Exactly the lines from the first line of the listing through the line containing "Image resolution: width=594" should appear in the output, unchanged.
+ + + +
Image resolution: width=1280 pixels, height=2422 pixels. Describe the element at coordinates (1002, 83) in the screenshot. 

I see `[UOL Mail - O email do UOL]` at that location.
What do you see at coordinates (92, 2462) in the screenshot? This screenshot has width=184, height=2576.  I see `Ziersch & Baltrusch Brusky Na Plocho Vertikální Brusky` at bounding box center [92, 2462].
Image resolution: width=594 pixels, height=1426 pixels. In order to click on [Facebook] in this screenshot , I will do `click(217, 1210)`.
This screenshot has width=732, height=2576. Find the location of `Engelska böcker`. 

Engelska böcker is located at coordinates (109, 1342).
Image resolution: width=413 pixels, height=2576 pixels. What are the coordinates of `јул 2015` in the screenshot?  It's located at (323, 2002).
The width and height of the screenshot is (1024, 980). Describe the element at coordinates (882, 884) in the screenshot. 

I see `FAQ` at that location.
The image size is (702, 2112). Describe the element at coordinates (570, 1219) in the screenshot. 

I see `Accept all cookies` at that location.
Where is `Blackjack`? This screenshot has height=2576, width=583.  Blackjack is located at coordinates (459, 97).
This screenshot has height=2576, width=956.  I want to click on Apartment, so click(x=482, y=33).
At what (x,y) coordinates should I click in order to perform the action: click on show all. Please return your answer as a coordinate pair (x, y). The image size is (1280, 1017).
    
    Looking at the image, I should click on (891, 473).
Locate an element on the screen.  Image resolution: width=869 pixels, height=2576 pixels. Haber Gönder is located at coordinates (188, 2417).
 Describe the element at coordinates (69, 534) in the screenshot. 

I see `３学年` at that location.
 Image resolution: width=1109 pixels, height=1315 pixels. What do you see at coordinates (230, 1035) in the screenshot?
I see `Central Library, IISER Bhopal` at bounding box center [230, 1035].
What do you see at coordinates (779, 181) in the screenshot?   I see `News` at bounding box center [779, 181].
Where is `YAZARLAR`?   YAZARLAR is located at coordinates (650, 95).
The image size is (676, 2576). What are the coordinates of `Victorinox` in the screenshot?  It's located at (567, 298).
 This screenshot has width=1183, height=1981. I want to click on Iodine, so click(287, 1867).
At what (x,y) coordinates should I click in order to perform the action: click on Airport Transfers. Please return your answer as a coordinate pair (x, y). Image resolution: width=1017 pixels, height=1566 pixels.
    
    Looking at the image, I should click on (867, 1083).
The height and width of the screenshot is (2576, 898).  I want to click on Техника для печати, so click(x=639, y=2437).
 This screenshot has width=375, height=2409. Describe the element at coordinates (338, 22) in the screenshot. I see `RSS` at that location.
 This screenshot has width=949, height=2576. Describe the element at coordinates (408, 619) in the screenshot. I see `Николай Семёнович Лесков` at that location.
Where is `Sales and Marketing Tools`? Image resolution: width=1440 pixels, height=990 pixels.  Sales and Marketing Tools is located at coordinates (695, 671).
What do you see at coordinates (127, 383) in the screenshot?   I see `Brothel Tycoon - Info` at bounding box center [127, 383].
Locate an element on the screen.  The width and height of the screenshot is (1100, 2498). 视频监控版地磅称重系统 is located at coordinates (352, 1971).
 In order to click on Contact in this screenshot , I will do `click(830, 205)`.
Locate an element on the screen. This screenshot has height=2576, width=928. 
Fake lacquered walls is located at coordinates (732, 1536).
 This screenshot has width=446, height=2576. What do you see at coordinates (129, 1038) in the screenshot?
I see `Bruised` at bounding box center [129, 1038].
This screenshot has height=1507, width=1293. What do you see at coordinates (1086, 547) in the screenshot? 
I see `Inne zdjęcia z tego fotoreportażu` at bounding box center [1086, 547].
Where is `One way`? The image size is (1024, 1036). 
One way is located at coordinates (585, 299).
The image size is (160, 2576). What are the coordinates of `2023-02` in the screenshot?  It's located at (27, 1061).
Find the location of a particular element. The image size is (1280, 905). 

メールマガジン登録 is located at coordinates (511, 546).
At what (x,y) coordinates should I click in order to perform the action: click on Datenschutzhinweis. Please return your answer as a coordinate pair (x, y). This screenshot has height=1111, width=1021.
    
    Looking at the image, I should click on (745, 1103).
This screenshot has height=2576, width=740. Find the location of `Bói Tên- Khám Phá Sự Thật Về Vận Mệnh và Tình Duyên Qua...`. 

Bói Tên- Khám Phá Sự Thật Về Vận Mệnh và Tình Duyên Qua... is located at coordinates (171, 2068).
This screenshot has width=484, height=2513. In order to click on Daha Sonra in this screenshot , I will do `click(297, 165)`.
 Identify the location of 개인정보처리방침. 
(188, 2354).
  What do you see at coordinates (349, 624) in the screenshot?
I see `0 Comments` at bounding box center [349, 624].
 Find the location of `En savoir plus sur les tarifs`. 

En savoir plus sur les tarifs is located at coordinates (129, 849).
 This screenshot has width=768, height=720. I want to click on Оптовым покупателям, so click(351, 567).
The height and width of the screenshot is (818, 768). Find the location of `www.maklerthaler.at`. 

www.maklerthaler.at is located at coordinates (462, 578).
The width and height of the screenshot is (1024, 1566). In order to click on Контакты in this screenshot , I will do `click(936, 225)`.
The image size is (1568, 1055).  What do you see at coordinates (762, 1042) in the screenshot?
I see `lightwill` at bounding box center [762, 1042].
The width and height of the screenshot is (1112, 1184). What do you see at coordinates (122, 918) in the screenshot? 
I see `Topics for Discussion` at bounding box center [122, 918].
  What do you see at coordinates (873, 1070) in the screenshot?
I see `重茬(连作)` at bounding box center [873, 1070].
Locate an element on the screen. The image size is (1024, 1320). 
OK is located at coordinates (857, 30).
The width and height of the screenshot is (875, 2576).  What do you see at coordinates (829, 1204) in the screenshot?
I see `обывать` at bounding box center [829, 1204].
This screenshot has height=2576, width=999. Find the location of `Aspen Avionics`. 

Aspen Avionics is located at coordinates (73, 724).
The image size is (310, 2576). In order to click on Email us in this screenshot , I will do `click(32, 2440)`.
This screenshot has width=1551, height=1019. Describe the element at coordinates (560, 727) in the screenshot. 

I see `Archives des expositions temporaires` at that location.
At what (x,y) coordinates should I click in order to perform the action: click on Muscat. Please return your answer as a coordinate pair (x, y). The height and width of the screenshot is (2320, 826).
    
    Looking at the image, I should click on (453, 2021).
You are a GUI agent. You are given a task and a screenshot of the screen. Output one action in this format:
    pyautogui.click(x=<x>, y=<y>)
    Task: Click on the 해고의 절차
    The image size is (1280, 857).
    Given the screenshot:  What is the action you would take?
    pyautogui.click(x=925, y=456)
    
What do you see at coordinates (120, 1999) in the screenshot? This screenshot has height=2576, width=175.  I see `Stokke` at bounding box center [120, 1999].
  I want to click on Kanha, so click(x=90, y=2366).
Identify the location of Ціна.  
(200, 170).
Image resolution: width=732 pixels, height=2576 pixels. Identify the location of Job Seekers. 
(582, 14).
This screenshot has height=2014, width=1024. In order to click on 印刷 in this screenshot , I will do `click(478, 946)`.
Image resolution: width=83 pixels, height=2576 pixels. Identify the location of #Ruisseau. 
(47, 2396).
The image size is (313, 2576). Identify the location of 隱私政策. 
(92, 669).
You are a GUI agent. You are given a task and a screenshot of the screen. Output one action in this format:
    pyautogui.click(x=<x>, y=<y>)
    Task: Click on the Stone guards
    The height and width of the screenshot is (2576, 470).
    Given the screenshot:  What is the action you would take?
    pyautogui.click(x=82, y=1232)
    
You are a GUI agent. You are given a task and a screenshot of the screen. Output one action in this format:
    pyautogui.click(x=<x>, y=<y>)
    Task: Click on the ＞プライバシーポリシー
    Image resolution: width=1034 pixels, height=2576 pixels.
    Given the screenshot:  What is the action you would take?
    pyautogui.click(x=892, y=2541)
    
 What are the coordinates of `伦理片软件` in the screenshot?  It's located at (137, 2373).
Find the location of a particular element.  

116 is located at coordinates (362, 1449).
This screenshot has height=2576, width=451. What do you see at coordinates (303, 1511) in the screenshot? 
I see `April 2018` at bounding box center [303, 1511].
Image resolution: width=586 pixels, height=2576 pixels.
+ + + +
## Answer for this exercise
Image resolution: width=1280 pixels, height=2422 pixels. Describe the element at coordinates (1002, 83) in the screenshot. 

I see `[UOL Mail - O email do UOL]` at that location.
What do you see at coordinates (92, 2462) in the screenshot? This screenshot has width=184, height=2576.  I see `Ziersch & Baltrusch Brusky Na Plocho Vertikální Brusky` at bounding box center [92, 2462].
Image resolution: width=594 pixels, height=1426 pixels. In order to click on [Facebook] in this screenshot , I will do `click(217, 1210)`.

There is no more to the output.